Assignment: Leave every picture out and return the rest of the listing verbatim.

____

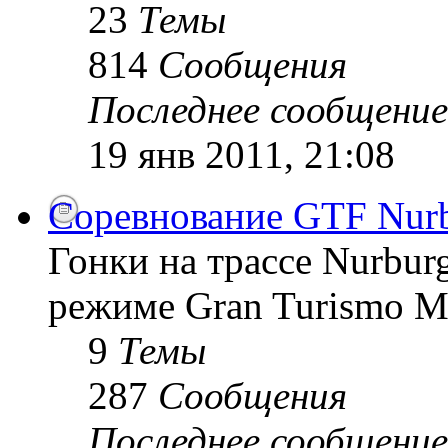
23
Темы
814
Сообщения
Последнее сообщение
19 янв 2011, 21:08
Соревнование GTF Nurb
Гонки на трассе Nurburg
режиме Gran Turismo 
9
Темы
287
Сообщения
Последнее сообщение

____

Reply:
23
Темы
814
Сообщения
Последнее сообщение
19 янв 2011, 21:08
Соревнование GTF Nurb
Гонки на трассе Nurburg
режиме Gran Turismo 
9
Темы
287
Сообщения
Последнее сообщение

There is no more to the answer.